[The records Boundary: Start]

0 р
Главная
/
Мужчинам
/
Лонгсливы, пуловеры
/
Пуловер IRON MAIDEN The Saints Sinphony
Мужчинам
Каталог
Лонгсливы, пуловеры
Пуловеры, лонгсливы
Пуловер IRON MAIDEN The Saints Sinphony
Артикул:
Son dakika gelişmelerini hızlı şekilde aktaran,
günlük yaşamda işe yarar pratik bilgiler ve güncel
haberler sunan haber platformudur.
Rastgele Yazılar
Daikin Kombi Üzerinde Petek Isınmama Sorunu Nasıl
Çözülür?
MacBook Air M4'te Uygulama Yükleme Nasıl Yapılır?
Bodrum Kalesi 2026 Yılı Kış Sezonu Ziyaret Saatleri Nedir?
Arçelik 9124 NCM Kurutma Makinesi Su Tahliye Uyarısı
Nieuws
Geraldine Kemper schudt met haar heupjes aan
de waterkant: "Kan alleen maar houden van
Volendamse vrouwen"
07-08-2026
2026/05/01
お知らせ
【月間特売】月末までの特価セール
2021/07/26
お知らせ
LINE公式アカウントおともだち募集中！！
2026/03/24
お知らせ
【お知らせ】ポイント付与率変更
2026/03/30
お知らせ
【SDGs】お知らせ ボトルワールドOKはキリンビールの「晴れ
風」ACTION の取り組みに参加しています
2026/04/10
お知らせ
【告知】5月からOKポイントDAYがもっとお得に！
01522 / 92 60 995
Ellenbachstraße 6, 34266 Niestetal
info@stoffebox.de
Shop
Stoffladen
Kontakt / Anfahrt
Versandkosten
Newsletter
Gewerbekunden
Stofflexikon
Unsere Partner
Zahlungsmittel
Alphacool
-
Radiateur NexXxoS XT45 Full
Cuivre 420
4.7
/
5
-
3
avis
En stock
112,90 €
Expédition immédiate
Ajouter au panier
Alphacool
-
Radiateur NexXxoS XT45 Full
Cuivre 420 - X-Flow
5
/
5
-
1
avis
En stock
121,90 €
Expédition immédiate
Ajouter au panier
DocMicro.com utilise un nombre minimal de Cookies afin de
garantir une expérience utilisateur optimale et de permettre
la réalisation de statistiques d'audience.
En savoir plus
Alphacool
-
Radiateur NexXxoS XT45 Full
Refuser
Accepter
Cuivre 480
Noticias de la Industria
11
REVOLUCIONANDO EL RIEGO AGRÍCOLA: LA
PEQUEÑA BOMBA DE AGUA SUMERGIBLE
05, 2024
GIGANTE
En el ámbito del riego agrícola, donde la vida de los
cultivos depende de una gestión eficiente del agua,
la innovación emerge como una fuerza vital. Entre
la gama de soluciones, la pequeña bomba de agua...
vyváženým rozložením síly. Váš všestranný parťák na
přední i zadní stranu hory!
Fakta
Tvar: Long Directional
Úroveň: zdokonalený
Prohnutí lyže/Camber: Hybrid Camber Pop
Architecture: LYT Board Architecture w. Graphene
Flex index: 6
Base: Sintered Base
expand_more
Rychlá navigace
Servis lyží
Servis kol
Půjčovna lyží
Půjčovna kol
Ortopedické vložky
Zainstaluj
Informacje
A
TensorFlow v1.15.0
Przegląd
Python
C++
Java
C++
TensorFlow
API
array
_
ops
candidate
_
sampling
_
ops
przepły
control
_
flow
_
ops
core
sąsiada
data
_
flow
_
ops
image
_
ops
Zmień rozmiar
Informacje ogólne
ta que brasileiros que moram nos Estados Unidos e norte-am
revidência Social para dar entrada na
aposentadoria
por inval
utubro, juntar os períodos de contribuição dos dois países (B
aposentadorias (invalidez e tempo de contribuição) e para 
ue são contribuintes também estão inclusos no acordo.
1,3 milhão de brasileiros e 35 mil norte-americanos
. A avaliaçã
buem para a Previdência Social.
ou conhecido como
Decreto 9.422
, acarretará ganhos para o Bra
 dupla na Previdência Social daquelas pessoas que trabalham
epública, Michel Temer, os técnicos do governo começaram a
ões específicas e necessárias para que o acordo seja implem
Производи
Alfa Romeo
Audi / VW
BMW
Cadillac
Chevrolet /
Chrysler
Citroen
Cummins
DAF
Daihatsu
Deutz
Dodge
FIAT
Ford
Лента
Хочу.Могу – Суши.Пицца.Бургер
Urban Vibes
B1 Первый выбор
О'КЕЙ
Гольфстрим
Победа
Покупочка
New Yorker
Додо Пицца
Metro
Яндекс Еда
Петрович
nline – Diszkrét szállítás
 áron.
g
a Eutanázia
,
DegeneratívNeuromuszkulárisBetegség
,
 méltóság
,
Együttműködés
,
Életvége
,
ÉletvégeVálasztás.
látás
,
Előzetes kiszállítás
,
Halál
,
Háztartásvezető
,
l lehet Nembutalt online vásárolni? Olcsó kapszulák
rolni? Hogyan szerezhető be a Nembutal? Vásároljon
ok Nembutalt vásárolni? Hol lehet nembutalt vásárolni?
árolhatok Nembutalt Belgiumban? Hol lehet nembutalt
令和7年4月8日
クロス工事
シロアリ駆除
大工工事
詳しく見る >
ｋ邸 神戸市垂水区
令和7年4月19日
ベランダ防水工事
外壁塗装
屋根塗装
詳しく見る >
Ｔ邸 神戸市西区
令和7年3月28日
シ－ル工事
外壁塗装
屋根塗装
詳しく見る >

[The records Boundary: End]

Brief
Whenever the word "Пицца" shows up in a line above, copy that line.

Solution to this task
Хочу.Могу – Суши.Пицца.Бургер
Додо Пицца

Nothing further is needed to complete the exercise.